Preprocessing of single cell multiplexed image data

Reading Data

SpatialTis prepared a preprocessing module to help you convert your data into AnnData. Currently, SpatialTis can read single cell information from multichannel image file with mask image prepared. For example, technology like Imaging mass cytometry (IMC) and Multiplexed ion beam imaging (MIBI). For other spatial single-cell technologies, it’s easy to transform your expression matrix into AnnData.

  • Input data must contain in one entry folder

  • Each ROI must store in separated sub-folders with its mask image

  • The structure must organized as your experiments.

Let’s say your file structure look like this:

Data
├── Patient1
│   ├── Sample1
│   │   ├── ROI1
│   │   ├── ROI2
│   ├──Sample2
│   │   ├── ROI1
│   │   ├── ROI2
│   └──Sample3
│       ├── ROI1
│       └── ROI2
├── Patient2
├── Patient3
└── ...

In each one of the ROI folders contains two data files:

  • One mask image file

  • One stacked channels image file

There should always be a mask image that tells SpatialTis how each cell looks like, SpatialTis CAN’T do segmentation.
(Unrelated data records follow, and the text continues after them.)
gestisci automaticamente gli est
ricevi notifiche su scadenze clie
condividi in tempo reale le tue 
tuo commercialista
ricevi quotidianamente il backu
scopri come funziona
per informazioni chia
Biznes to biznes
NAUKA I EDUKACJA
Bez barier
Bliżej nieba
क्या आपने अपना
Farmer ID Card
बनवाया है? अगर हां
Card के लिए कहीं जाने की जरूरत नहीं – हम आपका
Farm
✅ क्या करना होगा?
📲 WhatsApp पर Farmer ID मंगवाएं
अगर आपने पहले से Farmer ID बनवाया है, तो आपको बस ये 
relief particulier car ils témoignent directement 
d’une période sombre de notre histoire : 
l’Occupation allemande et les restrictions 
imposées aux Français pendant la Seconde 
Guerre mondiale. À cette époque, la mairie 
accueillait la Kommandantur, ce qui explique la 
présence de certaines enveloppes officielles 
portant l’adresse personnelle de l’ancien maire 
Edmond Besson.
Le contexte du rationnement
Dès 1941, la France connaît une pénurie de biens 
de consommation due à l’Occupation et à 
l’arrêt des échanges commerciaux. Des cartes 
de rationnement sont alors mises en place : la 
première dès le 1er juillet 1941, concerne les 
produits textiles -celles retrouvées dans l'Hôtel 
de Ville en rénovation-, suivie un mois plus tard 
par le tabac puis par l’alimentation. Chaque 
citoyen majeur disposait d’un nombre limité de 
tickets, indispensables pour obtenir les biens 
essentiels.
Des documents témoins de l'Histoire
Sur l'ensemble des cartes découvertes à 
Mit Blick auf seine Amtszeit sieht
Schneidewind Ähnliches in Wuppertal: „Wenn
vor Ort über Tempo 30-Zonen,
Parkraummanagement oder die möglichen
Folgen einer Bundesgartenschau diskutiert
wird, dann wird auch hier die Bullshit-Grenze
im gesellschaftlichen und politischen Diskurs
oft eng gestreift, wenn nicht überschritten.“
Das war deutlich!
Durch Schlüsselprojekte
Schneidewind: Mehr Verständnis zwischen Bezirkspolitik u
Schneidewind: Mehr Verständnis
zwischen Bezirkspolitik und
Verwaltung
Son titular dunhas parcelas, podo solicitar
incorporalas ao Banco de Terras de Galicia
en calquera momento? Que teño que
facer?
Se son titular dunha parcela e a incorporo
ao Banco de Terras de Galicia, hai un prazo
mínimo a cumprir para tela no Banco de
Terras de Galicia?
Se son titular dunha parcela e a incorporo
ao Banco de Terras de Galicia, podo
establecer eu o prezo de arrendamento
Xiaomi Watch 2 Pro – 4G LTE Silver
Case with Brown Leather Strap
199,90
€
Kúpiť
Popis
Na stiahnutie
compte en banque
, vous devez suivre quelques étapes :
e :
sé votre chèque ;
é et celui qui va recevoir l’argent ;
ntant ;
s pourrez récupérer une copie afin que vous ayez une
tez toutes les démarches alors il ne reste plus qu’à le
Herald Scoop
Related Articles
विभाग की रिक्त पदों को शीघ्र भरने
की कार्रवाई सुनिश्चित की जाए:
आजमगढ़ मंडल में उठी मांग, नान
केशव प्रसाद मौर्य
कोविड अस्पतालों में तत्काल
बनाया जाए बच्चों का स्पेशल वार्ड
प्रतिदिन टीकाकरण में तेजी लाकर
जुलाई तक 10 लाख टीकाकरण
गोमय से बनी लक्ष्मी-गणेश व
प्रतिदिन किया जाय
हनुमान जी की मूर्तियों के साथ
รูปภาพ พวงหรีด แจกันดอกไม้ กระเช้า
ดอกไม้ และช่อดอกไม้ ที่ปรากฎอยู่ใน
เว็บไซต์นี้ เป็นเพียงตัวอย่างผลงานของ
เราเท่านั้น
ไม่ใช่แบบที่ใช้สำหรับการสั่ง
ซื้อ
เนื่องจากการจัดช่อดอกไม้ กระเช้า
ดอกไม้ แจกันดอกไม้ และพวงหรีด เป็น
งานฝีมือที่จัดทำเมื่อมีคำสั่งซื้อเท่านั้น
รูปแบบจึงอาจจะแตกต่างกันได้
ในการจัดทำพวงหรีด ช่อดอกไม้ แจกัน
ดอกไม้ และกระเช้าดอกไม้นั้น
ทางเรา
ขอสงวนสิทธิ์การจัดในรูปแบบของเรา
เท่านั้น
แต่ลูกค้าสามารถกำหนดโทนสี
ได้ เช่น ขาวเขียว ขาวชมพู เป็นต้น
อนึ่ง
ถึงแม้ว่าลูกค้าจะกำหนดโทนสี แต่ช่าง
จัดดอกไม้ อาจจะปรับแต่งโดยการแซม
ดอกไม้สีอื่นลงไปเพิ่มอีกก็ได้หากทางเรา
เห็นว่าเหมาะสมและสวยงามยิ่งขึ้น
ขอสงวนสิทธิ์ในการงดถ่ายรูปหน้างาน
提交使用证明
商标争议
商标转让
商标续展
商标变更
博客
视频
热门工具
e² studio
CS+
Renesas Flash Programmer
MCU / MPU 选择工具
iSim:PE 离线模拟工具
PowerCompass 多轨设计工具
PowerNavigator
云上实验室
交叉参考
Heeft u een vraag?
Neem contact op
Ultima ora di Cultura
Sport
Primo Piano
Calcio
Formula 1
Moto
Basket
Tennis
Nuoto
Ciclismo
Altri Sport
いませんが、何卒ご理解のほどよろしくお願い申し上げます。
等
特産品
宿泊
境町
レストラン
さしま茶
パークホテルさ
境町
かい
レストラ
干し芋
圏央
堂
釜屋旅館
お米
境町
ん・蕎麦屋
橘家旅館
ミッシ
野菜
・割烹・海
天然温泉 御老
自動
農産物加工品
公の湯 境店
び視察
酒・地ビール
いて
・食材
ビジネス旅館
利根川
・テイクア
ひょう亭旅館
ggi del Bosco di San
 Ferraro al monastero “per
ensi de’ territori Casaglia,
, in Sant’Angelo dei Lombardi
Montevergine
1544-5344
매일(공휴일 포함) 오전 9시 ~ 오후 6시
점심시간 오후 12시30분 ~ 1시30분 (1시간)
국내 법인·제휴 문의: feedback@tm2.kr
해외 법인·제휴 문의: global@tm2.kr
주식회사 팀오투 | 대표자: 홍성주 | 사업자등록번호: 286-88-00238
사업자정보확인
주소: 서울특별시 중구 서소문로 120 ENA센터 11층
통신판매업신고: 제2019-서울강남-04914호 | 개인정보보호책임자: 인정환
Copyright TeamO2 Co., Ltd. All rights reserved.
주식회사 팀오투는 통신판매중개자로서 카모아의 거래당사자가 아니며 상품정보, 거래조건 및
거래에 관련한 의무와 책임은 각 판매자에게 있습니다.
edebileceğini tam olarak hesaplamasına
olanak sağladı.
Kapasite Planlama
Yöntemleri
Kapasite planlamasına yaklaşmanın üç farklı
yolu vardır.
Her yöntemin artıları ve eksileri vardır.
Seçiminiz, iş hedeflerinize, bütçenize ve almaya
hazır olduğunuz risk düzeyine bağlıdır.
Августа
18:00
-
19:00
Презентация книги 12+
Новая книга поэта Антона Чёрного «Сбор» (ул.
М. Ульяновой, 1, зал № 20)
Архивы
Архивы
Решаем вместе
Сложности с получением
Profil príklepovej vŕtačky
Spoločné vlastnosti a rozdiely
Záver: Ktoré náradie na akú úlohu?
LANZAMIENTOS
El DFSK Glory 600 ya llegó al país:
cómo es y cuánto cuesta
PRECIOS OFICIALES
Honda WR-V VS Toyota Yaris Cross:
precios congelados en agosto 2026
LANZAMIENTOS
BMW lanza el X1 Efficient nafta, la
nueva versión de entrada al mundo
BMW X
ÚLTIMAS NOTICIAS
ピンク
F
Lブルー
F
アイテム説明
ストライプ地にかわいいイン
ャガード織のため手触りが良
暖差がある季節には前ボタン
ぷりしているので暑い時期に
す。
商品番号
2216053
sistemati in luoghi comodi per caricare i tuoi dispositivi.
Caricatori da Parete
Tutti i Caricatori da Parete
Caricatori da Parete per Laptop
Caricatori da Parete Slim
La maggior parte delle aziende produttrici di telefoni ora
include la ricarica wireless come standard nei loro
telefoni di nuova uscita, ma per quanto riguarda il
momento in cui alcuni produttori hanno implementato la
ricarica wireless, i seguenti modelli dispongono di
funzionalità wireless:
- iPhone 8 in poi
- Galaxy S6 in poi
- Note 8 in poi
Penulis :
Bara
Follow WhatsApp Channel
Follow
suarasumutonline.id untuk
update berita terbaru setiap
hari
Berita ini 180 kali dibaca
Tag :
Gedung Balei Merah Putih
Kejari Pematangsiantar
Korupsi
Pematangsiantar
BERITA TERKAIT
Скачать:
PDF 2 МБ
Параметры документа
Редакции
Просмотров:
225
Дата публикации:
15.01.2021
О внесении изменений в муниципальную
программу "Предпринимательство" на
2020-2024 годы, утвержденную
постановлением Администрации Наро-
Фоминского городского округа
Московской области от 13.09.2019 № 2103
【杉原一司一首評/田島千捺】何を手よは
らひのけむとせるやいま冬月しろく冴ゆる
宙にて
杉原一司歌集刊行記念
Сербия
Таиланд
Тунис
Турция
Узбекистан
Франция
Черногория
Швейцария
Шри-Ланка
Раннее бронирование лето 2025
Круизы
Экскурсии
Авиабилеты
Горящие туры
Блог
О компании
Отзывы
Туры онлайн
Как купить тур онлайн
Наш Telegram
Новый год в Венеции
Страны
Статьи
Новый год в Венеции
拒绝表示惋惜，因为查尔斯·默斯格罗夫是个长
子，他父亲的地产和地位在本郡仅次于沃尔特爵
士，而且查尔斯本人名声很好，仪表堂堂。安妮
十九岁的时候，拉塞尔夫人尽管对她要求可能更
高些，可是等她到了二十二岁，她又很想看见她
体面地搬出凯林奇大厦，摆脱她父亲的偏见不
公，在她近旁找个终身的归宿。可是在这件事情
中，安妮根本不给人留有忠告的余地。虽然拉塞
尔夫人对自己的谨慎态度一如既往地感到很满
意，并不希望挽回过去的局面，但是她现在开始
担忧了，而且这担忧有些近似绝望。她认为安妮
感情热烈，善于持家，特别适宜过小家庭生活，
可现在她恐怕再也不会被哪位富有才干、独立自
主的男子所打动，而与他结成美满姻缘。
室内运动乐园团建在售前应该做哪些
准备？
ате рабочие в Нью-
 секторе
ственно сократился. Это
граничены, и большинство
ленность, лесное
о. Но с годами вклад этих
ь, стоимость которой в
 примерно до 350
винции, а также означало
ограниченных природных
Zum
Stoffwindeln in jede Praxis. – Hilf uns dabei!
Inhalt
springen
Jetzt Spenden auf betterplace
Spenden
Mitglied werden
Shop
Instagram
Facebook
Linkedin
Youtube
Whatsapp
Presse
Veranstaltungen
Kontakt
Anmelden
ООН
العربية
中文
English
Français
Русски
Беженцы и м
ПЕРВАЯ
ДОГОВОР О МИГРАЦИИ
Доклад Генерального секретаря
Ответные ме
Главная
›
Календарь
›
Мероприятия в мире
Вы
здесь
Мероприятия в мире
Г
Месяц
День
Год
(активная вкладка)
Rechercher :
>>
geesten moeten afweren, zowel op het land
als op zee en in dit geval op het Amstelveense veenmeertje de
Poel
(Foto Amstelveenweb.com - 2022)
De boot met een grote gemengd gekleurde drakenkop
If you image channels are stored in separated images, like below:

ROI1
├── Patient1_Body_ROI1_Dy161_CD20.tiff
├── Patient1_Body_ROI1_Dy162_CD8.tiff
├── Patient1_Body_ROI1_Dy164_CD99.tiff
├── Patient1_Body_ROI1_Er166_NFkB.tiff
├── ...
└── Patient1_Body_ROI1_mask.tiff

Please stacked them into single image file, your folder should eventually look like this:

ROI1
├── stacked.tiff
├── Patient1_Body_ROI1_mask.tiff
└── ...

First we need to specific the path of the entry folder of our data:

entry = '/Data'

And then, we need to describe how the experiment is designed. The names should be corresponded to each level of the folder, if you look back to the file tree that we show before, it’s easy to understand:

obs_name = ['Patient', 'Sample', 'ROI']

Another information is the markers data, it needs to be stored into a dataframe. This allow you to add as many columns as you want, for example you can add an extra “channels” columns. But remember the order of your markers must align with the layers’ order in your image file. Either following the order of channels or pages, depends on the structure of your .tiff:

channels = ['Dy161', 'Dy162', 'Dy164', 'Er166', ...]
markers = ['CD20', 'CD8', 'CD99', 'NFkB', ...]
var = pd.DataFrame({"channels":channels, "markers":markers})

Now, let’s read it out:

data = read_ROIs(entry, obs_name, var,
                 mask_pattern="mask", img_pattern="stacked")

You must noticed that there are another two arguments, mask_pattern allows you to tell SpatialTis which file is the mask image, in our example, file name contains “mask” will be used as mask image. The same for img_pattern, so if you have other files in the same directory, this will help SpatialTis identify which is mask image and which is data image.

Finally, we can start processing your images into anndata, the speed is related to the size of your image, in my own test an 1000*1000 ROI from IMC data takes ~15s:

data = data.to_anndata()

If you have a large dataset, you can set mp=True to enable parallel processing:

data = data.to_anndata(mp=True)

The default methods to determine the cell shape is “convex hull”, another option is “concave hull” (Determine cell shape). Although “concave hull” is going to give you more accurate shape, i strongly recommend using “convex hull”.

After the processing, make sure to save your data on the disk:

data.write(filename="sample.h5ad")

Let’s see what’s in the data:

print(data)
"""
AnnData object with n_obs × n_vars = 152037 × 36
    obs: 'Patient', 'Sample', 'ROI', 'area', 'cell_shape', 'centroid', 'eccentricity'
    var: 'channels', 'markers'
"""

This means there are 152037 cells with 36 markers. In the obs field, ‘Patients, ‘Sample’, ‘ROI’ are the names for different experiment condition, ‘area’, ‘cell_shape’, ‘centroid’, ‘eccentricity’ is calculated by SpatialTis.